Dass man es besonders hervorheben muss, wenn eine Frau vor einem Orchester steht, beweist, dass dies noch lange keine Selbstverständlichkeit ist. Dirigentinnen sind im Vergleich zu ihren männlichen Kollegen immer noch Ausnahmeerscheinungen. Die Tonhalle-Gesellschaft Zürich lädt in der Saison 2023/24 immerhin drei von ihnen zu Gastspielen mit dem Tonhalle-Orchester ein: Den Anfang machte eben Simone Young, später folgen Alondra de la Parra und Joana Mallwitz.

Youngs Zürcher Programm folgte der Absicht, für einmal etwas außerhalb der ausgetretenen Pfade des Repertoire-Betriebs zu wandeln. Eine Klammer bildete zudem die Tatsache, dass sich die Komponisten der drei vorgestellten Werke gewissermaßen eine Maske anziehen. Den Anfang machte Igor Strawinskys Ballett Apollon musagète. Der Komponist, der ja als ausgesprochenes Chamäleon der Musikgeschichte gilt, unternimmt es in dem neoklassizistischen Werk, die musikalische Welt Lullys und Rameaus zu zitieren und zu parodieren. Zum altertümelnden Stil passt auch die Geschichte aus der griechischen Mythologie: Apollo tanzt mit den Musen, die gleichzeitig seine Töchter und die Göttinnen der Künste sind. Auch die reine Streicherbesetzung verweist auf alte Zeiten. Young brachte das Stilisierte der Komposition trefflich zur Geltung, indem sie den musikalischen Ausdruck streng unter Kontrolle behielt, wohlwissend, dass die Fortsetzung des Abends noch Anderes bringen würde.
Wer das Programmheft nicht gelesen hatte, staunte nicht schlecht, als anschließend zwei Solisten mit E-Gitarre auf das Podium der Tonhalle traten.
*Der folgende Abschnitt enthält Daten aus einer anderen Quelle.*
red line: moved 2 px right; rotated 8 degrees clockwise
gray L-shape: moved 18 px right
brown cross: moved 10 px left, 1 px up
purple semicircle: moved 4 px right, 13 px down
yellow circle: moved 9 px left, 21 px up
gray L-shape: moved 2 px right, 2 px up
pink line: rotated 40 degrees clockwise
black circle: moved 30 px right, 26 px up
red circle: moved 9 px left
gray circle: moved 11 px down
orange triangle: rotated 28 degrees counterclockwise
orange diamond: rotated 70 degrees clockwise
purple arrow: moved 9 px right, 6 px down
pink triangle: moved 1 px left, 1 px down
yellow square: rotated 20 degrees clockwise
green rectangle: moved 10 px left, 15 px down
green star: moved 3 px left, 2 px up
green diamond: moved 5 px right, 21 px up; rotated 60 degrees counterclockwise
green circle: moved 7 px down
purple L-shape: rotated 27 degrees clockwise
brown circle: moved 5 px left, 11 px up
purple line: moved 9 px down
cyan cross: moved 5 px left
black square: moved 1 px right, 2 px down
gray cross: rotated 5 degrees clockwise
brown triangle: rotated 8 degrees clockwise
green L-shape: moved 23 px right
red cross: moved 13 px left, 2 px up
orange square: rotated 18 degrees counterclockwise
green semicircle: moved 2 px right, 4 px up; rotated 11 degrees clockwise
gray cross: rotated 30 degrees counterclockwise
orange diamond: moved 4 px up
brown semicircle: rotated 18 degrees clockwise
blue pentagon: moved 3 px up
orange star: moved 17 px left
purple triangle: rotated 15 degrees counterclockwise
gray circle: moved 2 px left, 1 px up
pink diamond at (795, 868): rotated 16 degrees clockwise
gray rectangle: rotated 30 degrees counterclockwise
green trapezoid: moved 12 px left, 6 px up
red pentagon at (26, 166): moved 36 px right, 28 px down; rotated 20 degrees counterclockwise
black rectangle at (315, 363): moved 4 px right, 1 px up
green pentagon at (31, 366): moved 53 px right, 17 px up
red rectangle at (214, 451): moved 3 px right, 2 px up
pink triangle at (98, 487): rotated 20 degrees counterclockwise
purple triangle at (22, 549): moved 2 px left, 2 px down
Ist man da im falschen Konzert gelandet? Nein, das war Absicht. Bryce Dessner, amerikanischer Gitarrist und Komponist, ist zwar einem Millionen-Publikum als Leader der Rockband The National bekannt. Doch zwei Seelen wohnen in Dessners Brust: Als klassisch ausgebildeter Komponist schreibt er auch Werke wie St. Carolyn by the Sea für zwei elektrische Gitarren und Orchester, das in Zürich als Schweizer Erstaufführung zu erleben war. Stilistisch trennt er da klar zwischen den Sparten, so dass man fast etwas enttäuscht war, dass die beiden Soloinstrumente, gespielt von Dessner selbst und David Chalmin, nicht etwas „rockiger“ daherkamen. Zudem wurden die zarten Töne der Gitarren beim gewaltigen Orchester-Crescendo des Mittelteils alsbald gänzlich zugedeckt – wohl passend zum Werktitel, der das Ertrinken einer Frauengestalt in den Wogen des Meeres suggeriert. Bei der Dirigentin war zu verspüren, dass solch effektvolle Musik ganz nach ihrem Gusto ist.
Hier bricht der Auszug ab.